Task requirements: Down to the last line, set the entries down again exactly.

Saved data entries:
● ● ● ● ● ● ●
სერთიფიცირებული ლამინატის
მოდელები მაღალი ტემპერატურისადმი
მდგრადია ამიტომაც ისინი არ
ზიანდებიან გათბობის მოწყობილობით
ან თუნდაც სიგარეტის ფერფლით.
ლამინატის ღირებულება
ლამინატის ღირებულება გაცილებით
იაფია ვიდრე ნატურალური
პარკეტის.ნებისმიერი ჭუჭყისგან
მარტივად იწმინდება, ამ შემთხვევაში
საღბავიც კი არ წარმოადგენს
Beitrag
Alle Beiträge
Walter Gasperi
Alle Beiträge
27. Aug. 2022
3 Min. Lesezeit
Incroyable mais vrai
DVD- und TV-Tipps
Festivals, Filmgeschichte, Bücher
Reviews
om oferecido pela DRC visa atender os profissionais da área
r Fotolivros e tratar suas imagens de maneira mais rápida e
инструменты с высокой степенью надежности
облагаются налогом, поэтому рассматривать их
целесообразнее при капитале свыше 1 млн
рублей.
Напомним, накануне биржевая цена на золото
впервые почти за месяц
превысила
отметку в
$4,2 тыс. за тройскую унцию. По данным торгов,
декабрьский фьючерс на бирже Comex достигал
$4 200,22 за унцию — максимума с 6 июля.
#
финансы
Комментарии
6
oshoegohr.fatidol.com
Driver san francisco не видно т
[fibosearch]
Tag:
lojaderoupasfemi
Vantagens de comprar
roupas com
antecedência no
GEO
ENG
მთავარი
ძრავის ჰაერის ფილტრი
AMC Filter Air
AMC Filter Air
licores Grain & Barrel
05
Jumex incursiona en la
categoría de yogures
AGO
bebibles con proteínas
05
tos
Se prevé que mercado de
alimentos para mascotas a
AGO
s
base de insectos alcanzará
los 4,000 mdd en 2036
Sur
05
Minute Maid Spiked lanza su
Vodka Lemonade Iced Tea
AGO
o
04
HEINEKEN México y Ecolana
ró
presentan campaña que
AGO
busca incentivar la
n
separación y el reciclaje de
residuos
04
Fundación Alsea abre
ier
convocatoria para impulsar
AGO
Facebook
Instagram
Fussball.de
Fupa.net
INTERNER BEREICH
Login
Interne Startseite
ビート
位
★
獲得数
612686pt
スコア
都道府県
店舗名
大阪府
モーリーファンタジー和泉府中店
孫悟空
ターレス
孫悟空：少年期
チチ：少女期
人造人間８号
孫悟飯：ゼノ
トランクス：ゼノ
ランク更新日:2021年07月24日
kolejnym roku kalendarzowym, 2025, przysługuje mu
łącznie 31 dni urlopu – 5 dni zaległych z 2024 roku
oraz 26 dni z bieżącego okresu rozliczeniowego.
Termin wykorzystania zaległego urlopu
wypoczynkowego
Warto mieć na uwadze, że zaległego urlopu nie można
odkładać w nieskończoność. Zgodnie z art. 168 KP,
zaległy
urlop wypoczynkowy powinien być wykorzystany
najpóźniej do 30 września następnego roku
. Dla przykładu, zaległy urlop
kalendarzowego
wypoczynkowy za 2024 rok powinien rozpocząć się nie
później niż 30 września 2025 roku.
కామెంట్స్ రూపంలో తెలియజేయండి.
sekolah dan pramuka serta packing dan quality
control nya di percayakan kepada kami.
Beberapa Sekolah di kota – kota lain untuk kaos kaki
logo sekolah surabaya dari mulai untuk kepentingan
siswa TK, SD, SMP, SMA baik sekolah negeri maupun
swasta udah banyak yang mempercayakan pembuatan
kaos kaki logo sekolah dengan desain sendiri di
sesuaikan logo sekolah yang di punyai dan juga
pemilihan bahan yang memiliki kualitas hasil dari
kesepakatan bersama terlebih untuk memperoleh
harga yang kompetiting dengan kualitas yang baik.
● ● ● ● ● ● ●
Worked solution:
სერთიფიცირებული ლამინატის
მოდელები მაღალი ტემპერატურისადმი
მდგრადია ამიტომაც ისინი არ
ზიანდებიან გათბობის მოწყობილობით
ან თუნდაც სიგარეტის ფერფლით.
ლამინატის ღირებულება
ლამინატის ღირებულება გაცილებით
იაფია ვიდრე ნატურალური
პარკეტის.ნებისმიერი ჭუჭყისგან
მარტივად იწმინდება, ამ შემთხვევაში
საღბავიც კი არ წარმოადგენს
Beitrag
Alle Beiträge
Walter Gasperi
Alle Beiträge
27. Aug. 2022
3 Min. Lesezeit
Incroyable mais vrai
DVD- und TV-Tipps
Festivals, Filmgeschichte, Bücher
Reviews
om oferecido pela DRC visa atender os profissionais da área
r Fotolivros e tratar suas imagens de maneira mais rápida e
инструменты с высокой степенью надежности
облагаются налогом, поэтому рассматривать их
целесообразнее при капитале свыше 1 млн
рублей.
Напомним, накануне биржевая цена на золото
впервые почти за месяц
превысила
отметку в
$4,2 тыс. за тройскую унцию. По данным торгов,
декабрьский фьючерс на бирже Comex достигал
$4 200,22 за унцию — максимума с 6 июля.
#
финансы
Комментарии
6
oshoegohr.fatidol.com
Driver san francisco не видно т
[fibosearch]
Tag:
lojaderoupasfemi
Vantagens de comprar
roupas com
antecedência no
GEO
ENG
მთავარი
ძრავის ჰაერის ფილტრი
AMC Filter Air
AMC Filter Air
licores Grain & Barrel
05
Jumex incursiona en la
categoría de yogures
AGO
bebibles con proteínas
05
tos
Se prevé que mercado de
alimentos para mascotas a
AGO
s
base de insectos alcanzará
los 4,000 mdd en 2036
Sur
05
Minute Maid Spiked lanza su
Vodka Lemonade Iced Tea
AGO
o
04
HEINEKEN México y Ecolana
ró
presentan campaña que
AGO
busca incentivar la
n
separación y el reciclaje de
residuos
04
Fundación Alsea abre
ier
convocatoria para impulsar
AGO
Facebook
Instagram
Fussball.de
Fupa.net
INTERNER BEREICH
Login
Interne Startseite
ビート
位
★
獲得数
612686pt
スコア
都道府県
店舗名
大阪府
モーリーファンタジー和泉府中店
孫悟空
ターレス
孫悟空：少年期
チチ：少女期
人造人間８号
孫悟飯：ゼノ
トランクス：ゼノ
ランク更新日:2021年07月24日
kolejnym roku kalendarzowym, 2025, przysługuje mu
łącznie 31 dni urlopu – 5 dni zaległych z 2024 roku
oraz 26 dni z bieżącego okresu rozliczeniowego.
Termin wykorzystania zaległego urlopu
wypoczynkowego
Warto mieć na uwadze, że zaległego urlopu nie można
odkładać w nieskończoność. Zgodnie z art. 168 KP,
zaległy
urlop wypoczynkowy powinien być wykorzystany
najpóźniej do 30 września następnego roku
. Dla przykładu, zaległy urlop
kalendarzowego
wypoczynkowy za 2024 rok powinien rozpocząć się nie
później niż 30 września 2025 roku.
కామెంట్స్ రూపంలో తెలియజేయండి.
sekolah dan pramuka serta packing dan quality
control nya di percayakan kepada kami.
Beberapa Sekolah di kota – kota lain untuk kaos kaki
logo sekolah surabaya dari mulai untuk kepentingan
siswa TK, SD, SMP, SMA baik sekolah negeri maupun
swasta udah banyak yang mempercayakan pembuatan
kaos kaki logo sekolah dengan desain sendiri di
sesuaikan logo sekolah yang di punyai dan juga
pemilihan bahan yang memiliki kualitas hasil dari
kesepakatan bersama terlebih untuk memperoleh
harga yang kompetiting dengan kualitas yang baik.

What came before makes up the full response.